Oldtimer I just copied and pasted an email that was sent to me.


----------



## Oldtimer (Jul 4, 2010)

Oh.


----------



## mike bispham (May 23, 2009)

Vance G said:


> Since I do not live in an area of heavy pesticide usage I have not seen these millions of bees dying. I do not know what is right but I do know an awful lot of idiots immediately jump on any bandwagon to bring us better living thru yet more guvmint regulation.


It happens. Yet again, govmint regulation is the difference between us and warlordism.

Mike (UK)


----------



## JTGaraas (Jun 7, 2014)

Words have meanings, and it is important how the words are put together when attempting to make points.

The quoted language ("studies show that bee-killing pesticides do nothing to increase crop yields") is true, but totally misleading in the context of the discussion! Pesticides kill insects, they do not "increase crop yields". Pesticides have effect upon insects, not the planted crop (wheat, corn, soybeans, etc.). Hence, the quoted language could possibly have originated in some regulatory discussion where the lawyer/scientst/lobbiest/witness was trying to be clever and truthful.

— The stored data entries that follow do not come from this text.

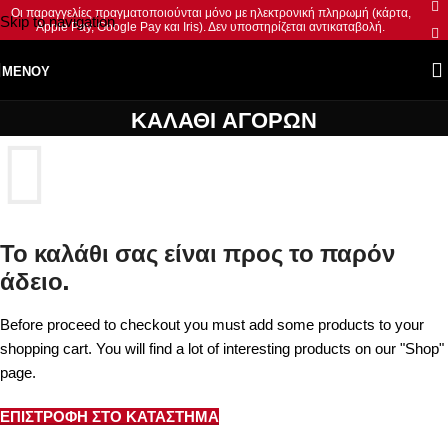
Οι παραγγελίες πραγματοποιούνται μόνο με ηλεκτρονική πληρωμή (κάρτα,
Skip to navigation
Apple Pay, Google Pay και Iris). Δεν υποστηρίζεται αντικαταβολή.
Skip to main content
ΜΕΝΟΎ
ΚΑΛΆΘΙ ΑΓΟΡΏΝ
Το καλάθι σας είναι προς το παρόν
άδειο.
Before proceed to checkout you must add some products to your
shopping cart. You will find a lot of interesting products on our "Shop"
page.
ΕΠΙΣΤΡΟΦΉ ΣΤΟ ΚΑΤΆΣΤΗΜΑ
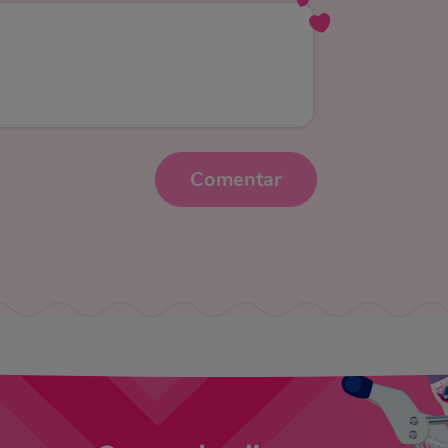
Comentar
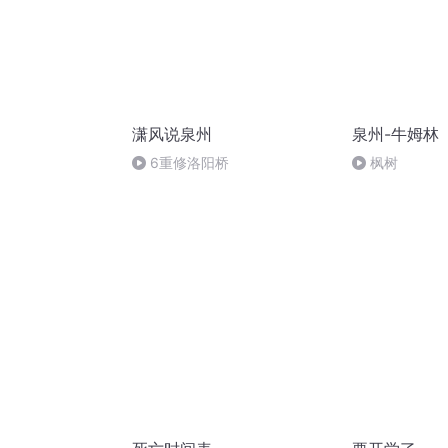
潇风说泉州
泉州-牛姆林
6重修洛阳桥
枫树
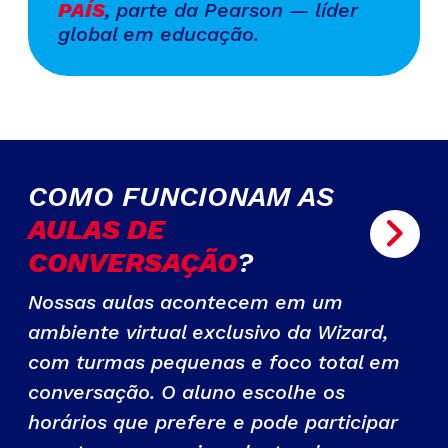
PAÍS
, parte da Pearson — líder
global em educação.
COMO FUNCIONAM AS
AULAS DE
CONVERSAÇÃO
?
Nossas aulas acontecem em um
ambiente virtual exclusivo da Wizard,
com turmas pequenas e foco total em
conversação. O aluno escolhe os
horários que prefere e pode participar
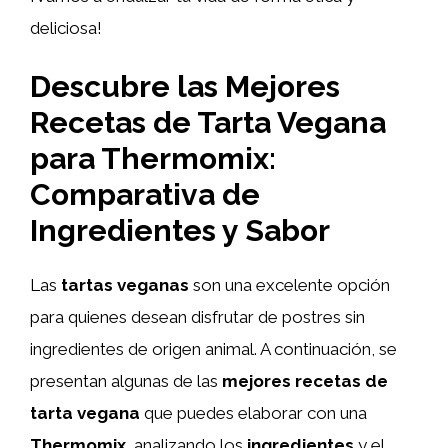
deliciosa!
Descubre las Mejores
Recetas de Tarta Vegana
para Thermomix:
Comparativa de
Ingredientes y Sabor
Las
tartas veganas
son una excelente opción
para quienes desean disfrutar de postres sin
ingredientes de origen animal. A continuación, se
presentan algunas de las
mejores recetas de
tarta vegana
que puedes elaborar con una
Thermomix
, analizando los
ingredientes
y el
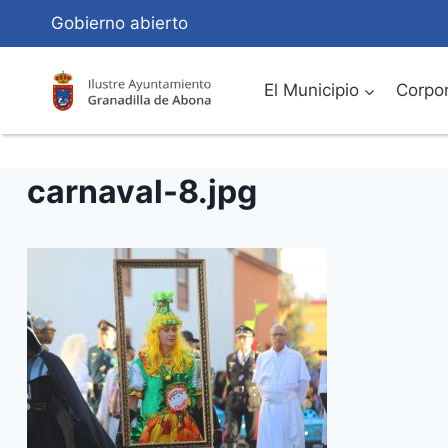
Saltar
Gobierno abierto
al
Contenido
El Municipio
Corpor
carnaval-8.jpg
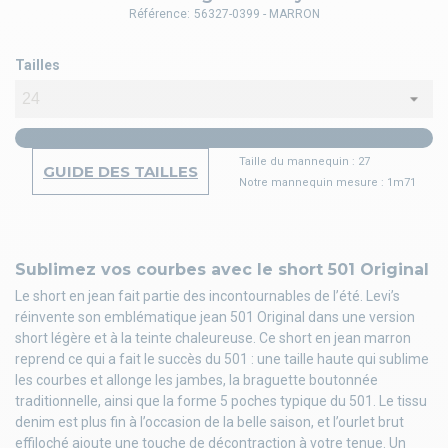
Référence:
56327-0399 - MARRON
Tailles
Taille du mannequin : 27
GUIDE DES TAILLES
Notre mannequin mesure : 1m71
Sublimez vos courbes avec le short 501 Original
Le short en jean fait partie des incontournables de l’été. Levi’s
réinvente son emblématique jean 501 Original dans une version
short légère et à la teinte chaleureuse. Ce short en jean marron
reprend ce qui a fait le succès du 501 : une taille haute qui sublime
les courbes et allonge les jambes, la braguette boutonnée
traditionnelle, ainsi que la forme 5 poches typique du 501. Le tissu
denim est plus fin à l’occasion de la belle saison, et l’ourlet brut
effiloché ajoute une touche de décontraction à votre tenue. Un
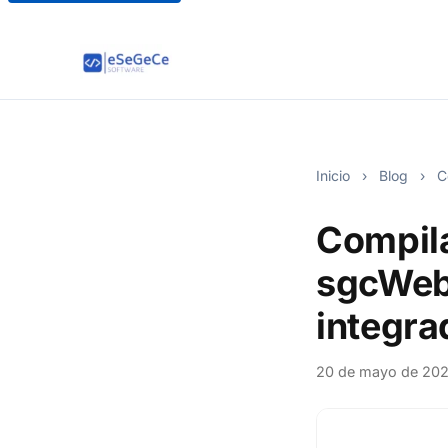
Inicio
›
Blog
›
Co
Compila
sgcWeb
integra
20 de mayo de 20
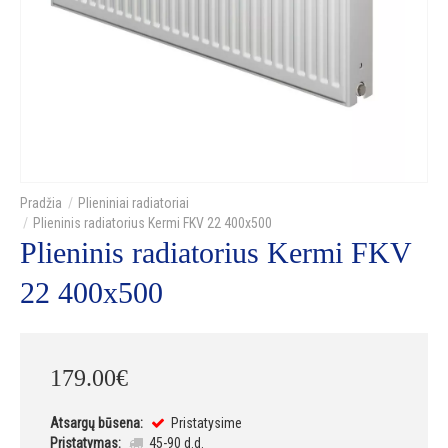
Plieniniai radiatoriai
Plieninis radiatorius Kermi FKV 22 400x500
Plieninis radiatorius Kermi FKV
22 400x500
179
.
00
€
Atsargų būsena:
Pristatysime
Pristatymas:
45-90 d.d.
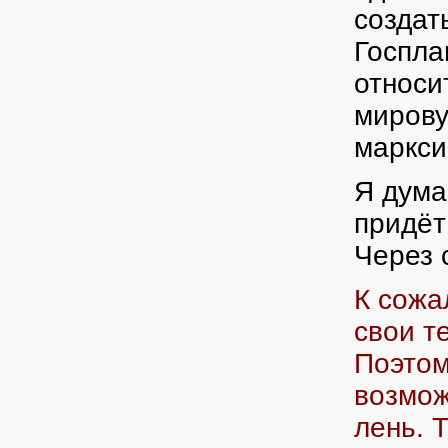
создат
Госпла
относи
мирову
маркси
Я дума
придёт
Через 
К сожа
свои те
Поэтом
возмож
лень.
Т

It is my belief that studies will show that Chevrolets do nothing to increase crop yields, but is that "truth" an important observation?

Pesticide usage may have an effect on crop yields, but the chemical itself will not act as some nutrient to "increase" the number of seeds produced by the plant (to the best of my knowledge, except I suspect that too much pesticide may well kill plants too).

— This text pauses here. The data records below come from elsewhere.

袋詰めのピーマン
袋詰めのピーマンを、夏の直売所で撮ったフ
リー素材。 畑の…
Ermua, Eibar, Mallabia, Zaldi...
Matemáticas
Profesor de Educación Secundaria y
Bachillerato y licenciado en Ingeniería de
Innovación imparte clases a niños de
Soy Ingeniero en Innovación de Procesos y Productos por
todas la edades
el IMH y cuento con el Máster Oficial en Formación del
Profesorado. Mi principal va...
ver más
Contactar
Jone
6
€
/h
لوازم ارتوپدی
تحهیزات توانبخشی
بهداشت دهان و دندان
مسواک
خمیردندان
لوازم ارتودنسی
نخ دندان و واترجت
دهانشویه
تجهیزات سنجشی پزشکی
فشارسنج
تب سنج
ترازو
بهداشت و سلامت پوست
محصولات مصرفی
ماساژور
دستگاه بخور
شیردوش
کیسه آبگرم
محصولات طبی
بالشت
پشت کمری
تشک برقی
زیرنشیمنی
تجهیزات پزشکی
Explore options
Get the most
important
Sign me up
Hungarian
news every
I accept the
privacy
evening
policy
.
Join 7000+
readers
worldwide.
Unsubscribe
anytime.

My point - listen, but do not blindly accept, or repeat "truths" in the wrong context.


----------



## philip.devos (Aug 10, 2013)

mike bispham said:


> It happens. Yet again, govmint regulation is the difference between us and warlordism.
> 
> Mike (UK)


Wrong Mike. Government IS THE WARLORD.

Phil


----------



## philip.devos (Aug 10, 2013)

"STUDIES SHOW..." 

Whenever someone uses the phrase "studies show.." you can be pretty confident that there are either NO STUDIES or that the conclusions of the studies were formed before the studies were studied.


----------



## Oldtimer (Jul 4, 2010)

If the purveyors of this email got any money, do we have any feedback about what they did with it?

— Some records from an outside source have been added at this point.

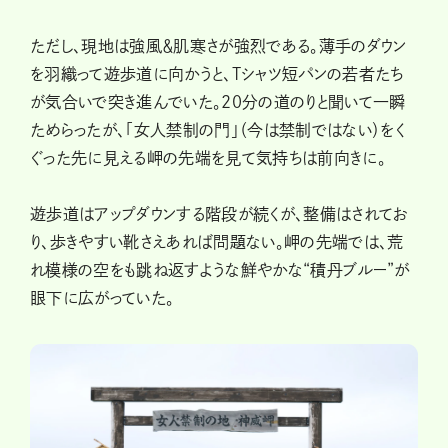
ただし、現地は強風＆肌寒さが強烈である。薄手のダウン
を羽織って遊歩道に向かうと、Tシャツ短パンの若者たち
が気合いで突き進んでいた。20分の道のりと聞いて一瞬
ためらったが、「女人禁制の門」（今は禁制ではない）をく
ぐった先に見える岬の先端を見て気持ちは前向きに。
遊歩道はアップダウンする階段が続くが、整備はされてお
り、歩きやすい靴さえあれば問題ない。岬の先端では、荒
れ模様の空をも跳ね返すような鮮やかな“積丹ブルー”が
眼下に広がっていた。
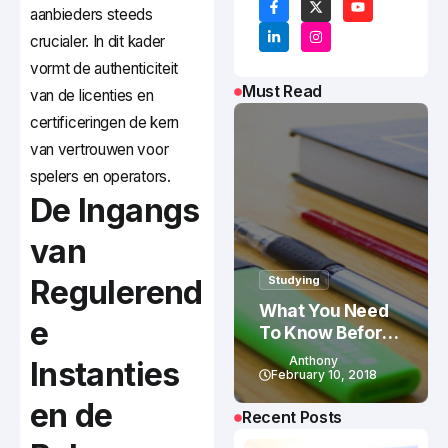
aanbieders steeds
crucialer. In dit kader
vormt de authenticiteit
Must Read
van de licenties en
certificeringen de kern
van vertrouwen voor
spelers en operators.
De Ingangs
van
Regulerend
Studying
What You Need
e
To Know Before
Studying In
Anthony
Instanties
Canada
February 10, 2018
en de
Recent Posts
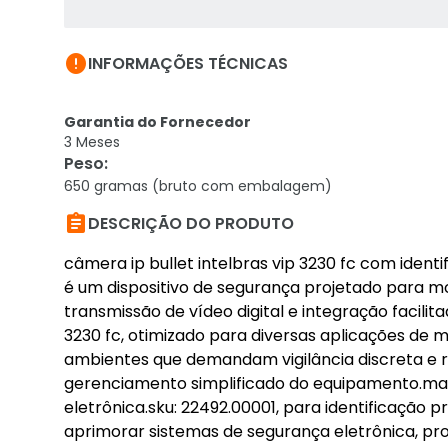

INFORMAÇÕES TÉCNICAS
Garantia do Fornecedor
3 Meses
Peso
:
650 gramas (bruto com embalagem)

DESCRIÇÃO DO PRODUTO
câmera ip bullet intelbras vip 3230 fc com identif
é um dispositivo de segurança projetado para m
transmissão de vídeo digital e integração facilit
3230 fc, otimizado para diversas aplicações de m
ambientes que demandam vigilância discreta e ro
gerenciamento simplificado do equipamento.mar
eletrônica.sku: 22492.00001, para identificação 
aprimorar sistemas de segurança eletrônica, pr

Is there anything to stop someone concocting such an email, and pocketing the money?


----------



## BernhardHeuvel (Mar 13, 2013)

Oldtimer said:


> That's interesting could you please provide a link or two to them?


We already discussed this one: http://www2.epa.gov/sites/productio...d_seed_treatments_to_soybean_production_2.pdf

Sure there are more like this one.


----------



## Oldtimer (Jul 4, 2010)

Well that was certainly an interesting read Bernhard.

However as it relates to the email in the opening post, the email is deceptive at best.

The study you linked found there is little benefit to seed treatments in soyabeans, in most circumstances, and foliar insecticides can get better results. 

This is a whole different kettle of fish from the statement in the email "studies show that bee-killing pesticides do nothing to increase crop yields". Crops, include corn and everything else, not just soyabeans.

An honest statement in the email, would have been that a study, in soyabeans only, has shown that seed treatment alone, does not get as much benefit as foliar treatment applied later.

Course, that level of honesty would not have helped pull the dollars.


I can understand beekeepers wanting a world without poisons. Even I have lost bees to poisons, it's discouraging. But the problem with this greeny literature like the email in the OP is the dishonesty and simplification that seems to permeate it. When a statement is made implying pesticides do not increase yields, most people know that to be false and that is why there is now so much scepticism about greenies and what they say, they constantly discredit themselves, lying seems to be fine if it helps (they think) the cause.


However this is an aside to my question 2 posts ago, which was around who circulated the email and what did they do with any money people gave them?


----------



## zhiv9 (Aug 3, 2012)

Oldtimer said:


> However this is an aside to my question 2 posts ago, which was around who circulated the email and what did they do with any money people gave them?


http://sumofus.org/faq/

Based on their DC location, I am assuming they are an environmental lobbying group. Not sure how/if that money gets to Ontario for lobbying for the government proposed regulations.


----------



## BernhardHeuvel (Mar 13, 2013)

News from the EU:
http://www.easac.eu/fileadmin/Reports/Easac_15_ES_web_complete.pdf

Scientific studies rather support the neonic sceptics...


----------



## BernhardHeuvel (Mar 13, 2013)

There is quite some evidence building up, which shows that sublethal neonic exposure increases varroa populations significantly. Quite some scientists work on that.


----------



## jonathan (Nov 3, 2009)

That was an interesting review paper Bernhard.
The evidence which is emerging is that the neonicotinoid threat is perhaps not as great to honey bees as some would suggest but may well be greater to other insect pollinators such as solitary bees or bumble bees. The Whitehorn et al first drew attention to this.
The regulayory framework needs to be sorted out to take account of this.


----------